S&P downgrades Macys on worsening economic outlook

Dive Brief:

  • After revising its outlook of the economy based on the “prolonged effects of social distancing and a weak environment for discretionary spending,” S&P Global last week posted a negative outlook on Macy’s, saying those factors “will intensify pressure at [the] mall-based department store operator.” S&P economists say they now expect real GDP to contract 5.2% this year, according to a press release emailed to Retail Dive.

  • “The negative outlook reflects the risk of a lower rating if the impact of the coronavirus pandemic lasts longer than we anticipate so that Macy’s is unable to reopen stores, resulting in liquidity or credit metrics that are worse than our current forecast,” wrote analysts Andy Sookram and Helena Song.

  • They also lowered all their ratings on Macy’s, including the issuer credit rating to ‘B+’ from ‘BB,’ citing the retailer’s “sizable upcoming debt maturities over the next several years and potential covenant compliance issues under its revolving credit facility.”

Dive Insight:

Macy’s was already struggling to capture discretionary dollars before the COVID-19 pandemic forced nonessential retailers to temporarily lock their doors, including, as of March 18, the department store’s 775 or so. Grabbing back share of apparel and home goods spending was the point of its “Polaris” turnaround, unveiled in February.

Polaris wasn’t given much of a chance, as the disease outbreak forced stores to close their doors and began to take its toll on the economy more broadly. The department store hit the brakes on the plans barely a month after releasing them in order to shore up financial fundamentals by cutting pay, drawing down its credit facility and furloughing most of its workforce. This month, the department store’s CFO announced she would exit, after less than two years in the post. 

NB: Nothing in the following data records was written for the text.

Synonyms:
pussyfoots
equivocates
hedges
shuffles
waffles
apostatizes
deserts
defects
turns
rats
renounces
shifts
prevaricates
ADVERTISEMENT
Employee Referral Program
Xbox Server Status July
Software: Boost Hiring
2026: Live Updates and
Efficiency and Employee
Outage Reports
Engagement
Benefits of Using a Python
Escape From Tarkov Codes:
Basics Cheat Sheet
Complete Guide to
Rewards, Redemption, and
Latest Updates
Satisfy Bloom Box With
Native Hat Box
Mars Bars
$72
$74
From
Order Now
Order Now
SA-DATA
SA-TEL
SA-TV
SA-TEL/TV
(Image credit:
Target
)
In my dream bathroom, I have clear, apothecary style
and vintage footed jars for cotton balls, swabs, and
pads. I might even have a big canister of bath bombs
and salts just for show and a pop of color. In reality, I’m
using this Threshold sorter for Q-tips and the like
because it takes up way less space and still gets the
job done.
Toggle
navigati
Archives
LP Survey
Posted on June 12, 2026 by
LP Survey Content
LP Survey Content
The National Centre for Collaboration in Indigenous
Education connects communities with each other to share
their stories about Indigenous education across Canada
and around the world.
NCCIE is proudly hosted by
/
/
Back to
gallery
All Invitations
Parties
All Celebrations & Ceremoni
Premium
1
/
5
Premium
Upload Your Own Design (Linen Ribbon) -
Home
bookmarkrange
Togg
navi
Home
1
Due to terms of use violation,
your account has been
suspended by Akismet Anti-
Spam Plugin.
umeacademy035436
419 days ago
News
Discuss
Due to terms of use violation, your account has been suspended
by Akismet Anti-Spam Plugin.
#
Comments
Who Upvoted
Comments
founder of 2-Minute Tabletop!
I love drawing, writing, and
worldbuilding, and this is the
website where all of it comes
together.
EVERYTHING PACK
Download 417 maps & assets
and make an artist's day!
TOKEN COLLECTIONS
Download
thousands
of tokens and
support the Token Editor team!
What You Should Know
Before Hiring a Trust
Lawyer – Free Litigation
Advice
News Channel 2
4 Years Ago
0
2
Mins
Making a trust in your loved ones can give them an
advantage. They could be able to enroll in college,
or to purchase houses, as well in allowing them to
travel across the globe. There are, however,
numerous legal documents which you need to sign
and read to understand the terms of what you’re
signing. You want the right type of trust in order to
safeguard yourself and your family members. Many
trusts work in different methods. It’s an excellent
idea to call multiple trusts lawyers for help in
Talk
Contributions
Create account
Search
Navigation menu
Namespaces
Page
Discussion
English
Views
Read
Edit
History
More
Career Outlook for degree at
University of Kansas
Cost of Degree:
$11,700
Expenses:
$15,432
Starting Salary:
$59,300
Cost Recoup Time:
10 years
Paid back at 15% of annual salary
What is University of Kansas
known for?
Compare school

The retailer was already shrinking operations as part of Polaris. Several stores are slated to close permanently, and about 2,000 workers were already laid off in plans to reduce Macy’s “corporate and support function headcount” by 9%. The company previously announced the closure of 125 underperforming stores over the next three years, 29 of which had already been announced for this year.​

Now, though, that could go further, in light of the worsening outlook for the economy and how that will hurt Macy’s in particular.

The S&P analysts said they now anticipate Macy’s debt leverage to deteriorate “even after further economic recovery as lingering impacts of the weak economy, ongoing secular pressure for department stores, and anticipated acceleration of Macy‘s banner closures reduce nominal EBITDA from historic levels. As a result we are revising our financial risk profile assessment to aggressive from significant.”